= What the task asks =
This task calls for copying every line in the data below that contains the word "General".

[Document layout analysis data]
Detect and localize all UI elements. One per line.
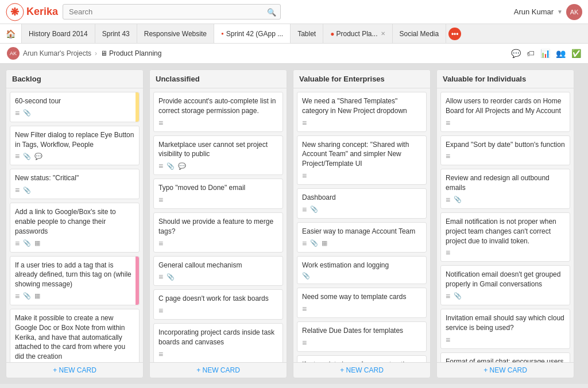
user-avatar-initials: AK bbox=[570, 9, 579, 15]
column-valuable-individuals: Valuable for IndividualsAllow users to r… bbox=[436, 69, 574, 378]
column-header-backlog: Backlog bbox=[6, 70, 143, 88]
logo-area: ❋ Kerika bbox=[6, 3, 58, 21]
card-icons-row: ≡📎▦ bbox=[15, 292, 134, 301]
card[interactable]: Marketplace user cannot set project visi… bbox=[153, 135, 283, 176]
card[interactable]: General callout mechanism≡📎 bbox=[153, 256, 283, 286]
tab-home[interactable]: 🏠 bbox=[0, 24, 22, 43]
card[interactable]: Relative Due Dates for templates≡ bbox=[297, 321, 427, 352]
card[interactable]: Review and redesign all outbound emails≡… bbox=[440, 169, 570, 209]
card[interactable]: New sharing concept: "Shared with Accoun… bbox=[297, 135, 427, 185]
card-icons-row: ≡📎 bbox=[446, 292, 565, 301]
card[interactable]: Provide account's auto-complete list in … bbox=[153, 92, 283, 132]
user-dropdown-icon[interactable]: ▼ bbox=[557, 9, 563, 15]
tabs-bar: 🏠 History Board 2014 Sprint 43 Responsiv… bbox=[0, 24, 588, 44]
tab-responsive[interactable]: Responsive Website bbox=[137, 24, 214, 43]
tab-product[interactable]: ● Product Pla... ✕ bbox=[323, 24, 392, 43]
search-input[interactable] bbox=[63, 4, 281, 20]
card-icons-row: ≡📎 bbox=[446, 195, 565, 204]
chat-icon[interactable]: 💬 bbox=[511, 49, 521, 58]
tab-social[interactable]: Social Media bbox=[393, 24, 447, 43]
column-footer-valuable-individuals: + NEW CARD bbox=[437, 362, 574, 378]
card[interactable]: 60-second tour≡📎 bbox=[10, 92, 140, 122]
card-title: Email notification is not proper when pr… bbox=[446, 217, 565, 246]
card-icons-row: ≡ bbox=[302, 338, 421, 347]
card-title: General callout mechanism bbox=[158, 261, 278, 270]
card[interactable]: Should we provide a feature to merge tag… bbox=[153, 212, 283, 253]
card[interactable]: Allow users to reorder cards on Home Boa… bbox=[440, 92, 570, 132]
tab-sprint43[interactable]: Sprint 43 bbox=[95, 24, 137, 43]
new-card-button-valuable-individuals[interactable]: + NEW CARD bbox=[483, 366, 527, 374]
card[interactable]: Email notification is not proper when pr… bbox=[440, 212, 570, 262]
card-title: 60-second tour bbox=[15, 96, 134, 106]
tab-product-label: Product Pla... bbox=[336, 30, 377, 38]
checkmark-icon[interactable]: ✅ bbox=[571, 49, 581, 58]
card-icons-row: ≡ bbox=[446, 118, 565, 127]
user-avatar[interactable]: AK bbox=[566, 4, 582, 20]
card[interactable]: Work estimation and logging📎 bbox=[297, 256, 427, 285]
card[interactable]: Notification email doesn't get grouped p… bbox=[440, 265, 570, 305]
column-header-unclassified: Unclassified bbox=[150, 70, 287, 88]
tab-tablet[interactable]: Tablet bbox=[291, 24, 323, 43]
chart-icon[interactable]: 📊 bbox=[540, 49, 550, 58]
card[interactable]: Make it possible to create a new Google … bbox=[10, 309, 140, 362]
kerika-logo-icon: ❋ bbox=[6, 3, 24, 21]
card-title: Add a link to Google/Box's site to enabl… bbox=[15, 207, 134, 236]
card[interactable]: If a user tries to add a tag that is alr… bbox=[10, 256, 140, 305]
breadcrumb-page-icon: 🖥 bbox=[100, 49, 107, 57]
card[interactable]: Need some way to template cards≡ bbox=[297, 288, 427, 318]
chart-icon: ▦ bbox=[34, 292, 40, 300]
card[interactable]: Add a link to Google/Box's site to enabl… bbox=[10, 203, 140, 252]
card[interactable]: Typo "moved to Done" email≡ bbox=[153, 179, 283, 209]
new-card-button-unclassified[interactable]: + NEW CARD bbox=[196, 366, 240, 374]
card[interactable]: Invitation email should say which cloud … bbox=[440, 309, 570, 349]
list-icon: ≡ bbox=[15, 239, 20, 248]
tab-sprint42[interactable]: ● Sprint 42 (GApp ... bbox=[214, 24, 291, 43]
list-icon: ≡ bbox=[158, 350, 163, 359]
user-name-label: Arun Kumar bbox=[514, 7, 554, 16]
card-title: Work estimation and logging bbox=[302, 261, 421, 270]
card[interactable]: New Filter dialog to replace Eye Button … bbox=[10, 126, 140, 166]
column-header-valuable-enterprises: Valuable for Enterprises bbox=[293, 70, 430, 88]
card-icons-row: ≡ bbox=[158, 239, 278, 248]
breadcrumb-user[interactable]: Arun Kumar's Projects bbox=[23, 49, 91, 57]
list-icon: ≡ bbox=[15, 185, 20, 195]
breadcrumb-separator: › bbox=[95, 49, 97, 57]
new-card-button-valuable-enterprises[interactable]: + NEW CARD bbox=[340, 366, 384, 374]
card-icons-row: ≡📎 bbox=[302, 205, 421, 214]
tab-history-board[interactable]: History Board 2014 bbox=[22, 24, 95, 43]
card[interactable]: If a template has references to other Ke… bbox=[297, 355, 427, 362]
tab-more-button[interactable]: ••• bbox=[448, 28, 461, 40]
card-icons-row: ≡📎💬 bbox=[15, 152, 134, 161]
card[interactable]: We need a "Shared Templates" category in… bbox=[297, 92, 427, 132]
card-icons-row: ≡ bbox=[158, 306, 278, 315]
card[interactable]: Incorporating project cards inside task … bbox=[153, 323, 283, 362]
paperclip-icon: 📎 bbox=[310, 239, 318, 247]
card-icons-row: ≡ bbox=[158, 350, 278, 359]
card-title: We need a "Shared Templates" category in… bbox=[302, 96, 421, 116]
card-title: Relative Due Dates for templates bbox=[302, 326, 421, 336]
card[interactable]: Easier way to manage Account Team≡📎▦ bbox=[297, 222, 427, 253]
card[interactable]: Expand "Sort by date" button's function≡ bbox=[440, 135, 570, 166]
column-footer-valuable-enterprises: + NEW CARD bbox=[293, 362, 430, 378]
tab-sprint42-label: Sprint 42 (GApp ... bbox=[226, 30, 283, 38]
card-title: If a template has references to other Ke… bbox=[302, 360, 421, 362]
card[interactable]: Format of email chat: encourage users to… bbox=[440, 352, 570, 362]
paperclip-icon: 📎 bbox=[23, 187, 31, 194]
column-backlog: Backlog60-second tour≡📎New Filter dialog… bbox=[6, 69, 144, 378]
list-icon: ≡ bbox=[15, 152, 20, 161]
card-icons-row: ≡ bbox=[302, 118, 421, 127]
tab-social-label: Social Media bbox=[400, 30, 439, 38]
card[interactable]: C page doesn't work for task boards≡ bbox=[153, 289, 283, 320]
tab-product-close[interactable]: ✕ bbox=[381, 30, 385, 37]
chart-icon: ▦ bbox=[34, 239, 40, 247]
list-icon: ≡ bbox=[158, 272, 163, 281]
new-card-button-backlog[interactable]: + NEW CARD bbox=[53, 366, 96, 374]
card-title: Allow users to reorder cards on Home Boa… bbox=[446, 96, 565, 116]
paperclip-icon: 📎 bbox=[167, 273, 175, 281]
card[interactable]: Dashboard≡📎 bbox=[297, 188, 427, 219]
card[interactable]: New status: "Critical"≡📎 bbox=[10, 169, 140, 199]
tag-icon[interactable]: 🏷 bbox=[527, 49, 535, 58]
card-title: Marketplace user cannot set project visi… bbox=[158, 140, 278, 160]
paperclip-icon: 📎 bbox=[23, 292, 31, 300]
team-icon[interactable]: 👥 bbox=[556, 49, 566, 58]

= Answer to this problem =
card[interactable]: General callout mechanism≡📎 bbox=[153, 256, 283, 286]
card-title: General callout mechanism bbox=[158, 261, 278, 270]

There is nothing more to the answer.